**ABOUT THIS EXERCISE**
The response must match the data below exactly, line for line.
BEGIN
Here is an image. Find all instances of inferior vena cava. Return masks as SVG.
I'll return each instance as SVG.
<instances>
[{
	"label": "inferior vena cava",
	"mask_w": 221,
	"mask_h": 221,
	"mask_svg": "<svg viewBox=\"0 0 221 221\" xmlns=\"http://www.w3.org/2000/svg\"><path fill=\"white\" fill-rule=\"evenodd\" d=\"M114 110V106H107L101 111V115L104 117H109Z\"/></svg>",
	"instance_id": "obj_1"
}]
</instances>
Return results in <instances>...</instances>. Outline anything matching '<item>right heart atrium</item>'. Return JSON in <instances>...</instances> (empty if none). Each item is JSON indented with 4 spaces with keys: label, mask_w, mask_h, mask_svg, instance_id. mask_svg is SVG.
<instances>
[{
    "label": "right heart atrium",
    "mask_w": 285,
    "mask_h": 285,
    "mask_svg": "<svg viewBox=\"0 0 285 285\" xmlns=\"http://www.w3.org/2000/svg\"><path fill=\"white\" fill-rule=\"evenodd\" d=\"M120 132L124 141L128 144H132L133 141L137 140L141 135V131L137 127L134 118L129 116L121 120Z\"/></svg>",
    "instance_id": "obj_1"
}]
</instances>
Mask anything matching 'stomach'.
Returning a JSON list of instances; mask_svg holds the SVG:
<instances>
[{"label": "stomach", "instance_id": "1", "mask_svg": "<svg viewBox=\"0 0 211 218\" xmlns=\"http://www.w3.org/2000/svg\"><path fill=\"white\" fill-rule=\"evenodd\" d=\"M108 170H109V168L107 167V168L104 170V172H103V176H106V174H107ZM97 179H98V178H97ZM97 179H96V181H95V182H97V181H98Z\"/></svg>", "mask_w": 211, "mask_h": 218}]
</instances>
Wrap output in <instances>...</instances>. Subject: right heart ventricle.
END
**ANSWER**
Here is an image. Find all instances of inferior vena cava. Return masks as SVG.
I'll return each instance as SVG.
<instances>
[{
	"label": "inferior vena cava",
	"mask_w": 221,
	"mask_h": 221,
	"mask_svg": "<svg viewBox=\"0 0 221 221\" xmlns=\"http://www.w3.org/2000/svg\"><path fill=\"white\" fill-rule=\"evenodd\" d=\"M114 110V106H107L101 111V115L104 117H109Z\"/></svg>",
	"instance_id": "obj_1"
}]
</instances>
Return results in <instances>...</instances>. Outline anything matching '<item>right heart atrium</item>'. Return JSON in <instances>...</instances> (empty if none). Each item is JSON indented with 4 spaces with keys: label, mask_w, mask_h, mask_svg, instance_id. mask_svg is SVG.
<instances>
[{
    "label": "right heart atrium",
    "mask_w": 285,
    "mask_h": 285,
    "mask_svg": "<svg viewBox=\"0 0 285 285\" xmlns=\"http://www.w3.org/2000/svg\"><path fill=\"white\" fill-rule=\"evenodd\" d=\"M120 132L124 141L128 144H132L133 141L137 140L141 135V131L137 127L134 118L129 116L121 120Z\"/></svg>",
    "instance_id": "obj_1"
}]
</instances>
Mask anything matching 'stomach'.
Returning a JSON list of instances; mask_svg holds the SVG:
<instances>
[{"label": "stomach", "instance_id": "1", "mask_svg": "<svg viewBox=\"0 0 211 218\" xmlns=\"http://www.w3.org/2000/svg\"><path fill=\"white\" fill-rule=\"evenodd\" d=\"M108 170H109V168L107 167V168L104 170V172H103V176H106V174H107ZM97 179H98V178H97ZM97 179H96V181H95V182H97V181H98Z\"/></svg>", "mask_w": 211, "mask_h": 218}]
</instances>
Wrap output in <instances>...</instances>. Subject: right heart ventricle.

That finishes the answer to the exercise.